[Work order] Every line from the one containing "エキサイト (608, 26)" to the one containing "金運アップ (324, 1905)" in the records below, both included, must be set down exactly, and no other line.

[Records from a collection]

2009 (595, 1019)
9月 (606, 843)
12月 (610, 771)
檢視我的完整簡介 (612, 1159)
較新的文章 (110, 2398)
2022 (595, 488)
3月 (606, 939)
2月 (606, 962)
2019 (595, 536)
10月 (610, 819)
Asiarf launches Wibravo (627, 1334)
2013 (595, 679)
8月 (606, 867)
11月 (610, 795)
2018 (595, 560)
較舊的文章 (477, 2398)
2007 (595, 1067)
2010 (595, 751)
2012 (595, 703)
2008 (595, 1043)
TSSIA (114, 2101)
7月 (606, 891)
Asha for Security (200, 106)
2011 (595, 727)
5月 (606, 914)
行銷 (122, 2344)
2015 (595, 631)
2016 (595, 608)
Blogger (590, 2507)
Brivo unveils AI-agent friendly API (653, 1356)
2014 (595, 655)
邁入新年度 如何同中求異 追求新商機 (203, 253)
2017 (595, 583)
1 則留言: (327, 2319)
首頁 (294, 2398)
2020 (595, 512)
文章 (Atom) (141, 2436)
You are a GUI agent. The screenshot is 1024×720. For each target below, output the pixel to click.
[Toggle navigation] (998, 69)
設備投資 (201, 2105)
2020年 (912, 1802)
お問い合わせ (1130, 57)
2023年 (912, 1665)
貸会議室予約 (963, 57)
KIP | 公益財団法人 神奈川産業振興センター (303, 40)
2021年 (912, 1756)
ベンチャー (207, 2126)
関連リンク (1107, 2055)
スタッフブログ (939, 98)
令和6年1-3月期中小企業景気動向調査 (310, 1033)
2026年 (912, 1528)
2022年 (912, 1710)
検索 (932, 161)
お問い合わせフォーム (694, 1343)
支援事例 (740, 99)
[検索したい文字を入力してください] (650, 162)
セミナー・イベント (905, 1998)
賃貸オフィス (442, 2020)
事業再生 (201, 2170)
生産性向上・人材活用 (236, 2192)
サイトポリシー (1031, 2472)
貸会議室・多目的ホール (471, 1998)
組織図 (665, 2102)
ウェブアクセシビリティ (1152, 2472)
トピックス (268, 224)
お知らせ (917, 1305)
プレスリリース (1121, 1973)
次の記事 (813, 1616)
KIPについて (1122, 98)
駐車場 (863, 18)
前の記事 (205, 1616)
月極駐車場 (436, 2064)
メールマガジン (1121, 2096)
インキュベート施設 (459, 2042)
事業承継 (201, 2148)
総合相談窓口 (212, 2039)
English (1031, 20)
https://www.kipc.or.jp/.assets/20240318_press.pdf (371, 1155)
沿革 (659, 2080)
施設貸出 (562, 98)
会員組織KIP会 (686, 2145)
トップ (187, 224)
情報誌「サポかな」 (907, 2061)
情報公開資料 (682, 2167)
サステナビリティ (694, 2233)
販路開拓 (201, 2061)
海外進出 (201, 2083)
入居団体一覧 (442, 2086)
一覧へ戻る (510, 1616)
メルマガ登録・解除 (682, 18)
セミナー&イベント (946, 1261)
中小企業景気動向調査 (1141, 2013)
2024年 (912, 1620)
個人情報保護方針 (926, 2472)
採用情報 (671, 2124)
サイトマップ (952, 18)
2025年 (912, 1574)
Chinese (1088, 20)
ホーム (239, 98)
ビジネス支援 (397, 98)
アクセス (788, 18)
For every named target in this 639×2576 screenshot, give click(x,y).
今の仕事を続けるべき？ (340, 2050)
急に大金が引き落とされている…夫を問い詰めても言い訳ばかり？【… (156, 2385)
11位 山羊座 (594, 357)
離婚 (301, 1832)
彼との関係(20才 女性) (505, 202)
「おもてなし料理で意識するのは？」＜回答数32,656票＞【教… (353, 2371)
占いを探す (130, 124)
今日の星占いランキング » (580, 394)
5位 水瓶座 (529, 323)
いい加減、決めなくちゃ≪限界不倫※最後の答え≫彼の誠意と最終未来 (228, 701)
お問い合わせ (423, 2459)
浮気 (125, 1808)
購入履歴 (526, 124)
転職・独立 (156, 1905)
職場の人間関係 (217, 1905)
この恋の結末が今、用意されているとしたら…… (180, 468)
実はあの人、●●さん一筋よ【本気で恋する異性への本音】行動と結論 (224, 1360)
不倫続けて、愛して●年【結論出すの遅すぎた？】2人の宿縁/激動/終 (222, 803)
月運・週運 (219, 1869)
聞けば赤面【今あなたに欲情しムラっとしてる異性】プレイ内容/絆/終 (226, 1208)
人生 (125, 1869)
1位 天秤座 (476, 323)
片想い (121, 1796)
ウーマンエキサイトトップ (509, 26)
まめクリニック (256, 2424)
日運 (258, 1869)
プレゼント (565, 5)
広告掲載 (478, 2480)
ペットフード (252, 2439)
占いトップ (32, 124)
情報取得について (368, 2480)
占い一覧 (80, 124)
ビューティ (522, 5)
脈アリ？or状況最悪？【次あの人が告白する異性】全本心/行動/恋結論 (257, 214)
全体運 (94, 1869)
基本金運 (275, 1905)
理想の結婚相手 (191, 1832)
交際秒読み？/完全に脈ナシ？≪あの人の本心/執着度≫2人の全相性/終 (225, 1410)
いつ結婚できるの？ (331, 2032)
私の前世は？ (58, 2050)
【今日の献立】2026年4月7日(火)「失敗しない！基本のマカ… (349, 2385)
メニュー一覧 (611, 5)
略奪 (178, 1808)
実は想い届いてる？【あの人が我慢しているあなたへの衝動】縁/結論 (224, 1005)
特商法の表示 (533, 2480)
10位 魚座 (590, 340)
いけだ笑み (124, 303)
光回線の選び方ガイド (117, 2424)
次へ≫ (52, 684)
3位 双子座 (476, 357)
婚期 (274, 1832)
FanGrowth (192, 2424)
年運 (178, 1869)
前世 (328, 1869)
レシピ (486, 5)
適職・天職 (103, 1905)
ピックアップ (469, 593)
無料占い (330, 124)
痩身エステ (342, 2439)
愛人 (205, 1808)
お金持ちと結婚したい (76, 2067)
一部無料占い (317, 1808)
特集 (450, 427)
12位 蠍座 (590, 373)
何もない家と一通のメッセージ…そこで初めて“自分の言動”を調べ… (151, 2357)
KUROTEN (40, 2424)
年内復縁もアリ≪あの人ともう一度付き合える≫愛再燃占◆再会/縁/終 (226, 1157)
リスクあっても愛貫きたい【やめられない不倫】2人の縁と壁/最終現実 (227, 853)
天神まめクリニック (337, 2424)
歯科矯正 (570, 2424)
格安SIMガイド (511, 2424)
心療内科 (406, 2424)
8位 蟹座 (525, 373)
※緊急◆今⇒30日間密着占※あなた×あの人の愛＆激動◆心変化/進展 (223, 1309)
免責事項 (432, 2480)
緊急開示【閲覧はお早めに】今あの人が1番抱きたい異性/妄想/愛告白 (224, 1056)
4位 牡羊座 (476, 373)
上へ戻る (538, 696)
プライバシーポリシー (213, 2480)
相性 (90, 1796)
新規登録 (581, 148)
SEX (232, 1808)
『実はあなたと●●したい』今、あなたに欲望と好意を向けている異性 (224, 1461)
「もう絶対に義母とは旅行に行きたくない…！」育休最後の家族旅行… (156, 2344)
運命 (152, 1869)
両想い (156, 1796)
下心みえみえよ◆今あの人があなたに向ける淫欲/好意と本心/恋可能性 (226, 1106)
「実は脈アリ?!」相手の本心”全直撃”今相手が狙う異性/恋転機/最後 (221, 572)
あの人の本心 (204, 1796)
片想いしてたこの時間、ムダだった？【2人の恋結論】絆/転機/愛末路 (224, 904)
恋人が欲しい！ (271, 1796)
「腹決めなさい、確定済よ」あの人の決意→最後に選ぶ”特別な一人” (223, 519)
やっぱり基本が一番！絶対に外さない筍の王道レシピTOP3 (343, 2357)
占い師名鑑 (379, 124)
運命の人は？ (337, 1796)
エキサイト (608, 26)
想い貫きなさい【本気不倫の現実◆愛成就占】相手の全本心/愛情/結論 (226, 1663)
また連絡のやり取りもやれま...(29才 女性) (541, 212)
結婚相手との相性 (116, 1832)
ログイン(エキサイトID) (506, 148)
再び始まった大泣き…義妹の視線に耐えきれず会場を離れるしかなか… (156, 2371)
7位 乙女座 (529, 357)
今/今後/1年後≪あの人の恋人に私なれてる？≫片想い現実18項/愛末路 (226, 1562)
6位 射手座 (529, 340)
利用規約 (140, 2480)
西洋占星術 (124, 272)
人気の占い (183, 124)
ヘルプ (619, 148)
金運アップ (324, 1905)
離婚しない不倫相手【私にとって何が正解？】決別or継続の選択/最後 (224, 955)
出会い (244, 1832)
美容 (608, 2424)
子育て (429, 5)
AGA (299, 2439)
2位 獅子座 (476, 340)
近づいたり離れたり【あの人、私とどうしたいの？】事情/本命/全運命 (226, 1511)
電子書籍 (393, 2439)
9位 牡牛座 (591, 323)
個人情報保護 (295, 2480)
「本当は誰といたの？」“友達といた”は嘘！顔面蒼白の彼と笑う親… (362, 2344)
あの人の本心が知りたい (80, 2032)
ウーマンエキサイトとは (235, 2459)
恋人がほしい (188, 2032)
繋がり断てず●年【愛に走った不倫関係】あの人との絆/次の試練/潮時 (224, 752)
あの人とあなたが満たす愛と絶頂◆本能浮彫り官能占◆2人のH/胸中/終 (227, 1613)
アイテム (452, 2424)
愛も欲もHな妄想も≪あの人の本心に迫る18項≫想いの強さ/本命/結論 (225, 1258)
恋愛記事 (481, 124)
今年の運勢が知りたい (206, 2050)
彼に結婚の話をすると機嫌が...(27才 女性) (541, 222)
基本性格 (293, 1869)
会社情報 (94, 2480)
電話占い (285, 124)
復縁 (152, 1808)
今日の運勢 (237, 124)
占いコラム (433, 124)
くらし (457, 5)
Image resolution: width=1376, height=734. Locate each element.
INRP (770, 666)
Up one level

[Answer space]
エキサイト (608, 26)
想い貫きなさい【本気不倫の現実◆愛成就占】相手の全本心/愛情/結論 (226, 1663)
また連絡のやり取りもやれま...(29才 女性) (541, 212)
結婚相手との相性 (116, 1832)
ログイン(エキサイトID) (506, 148)
再び始まった大泣き…義妹の視線に耐えきれず会場を離れるしかなか… (156, 2371)
7位 乙女座 (529, 357)
今/今後/1年後≪あの人の恋人に私なれてる？≫片想い現実18項/愛末路 (226, 1562)
6位 射手座 (529, 340)
利用規約 (140, 2480)
西洋占星術 (124, 272)
人気の占い (183, 124)
ヘルプ (619, 148)
金運アップ (324, 1905)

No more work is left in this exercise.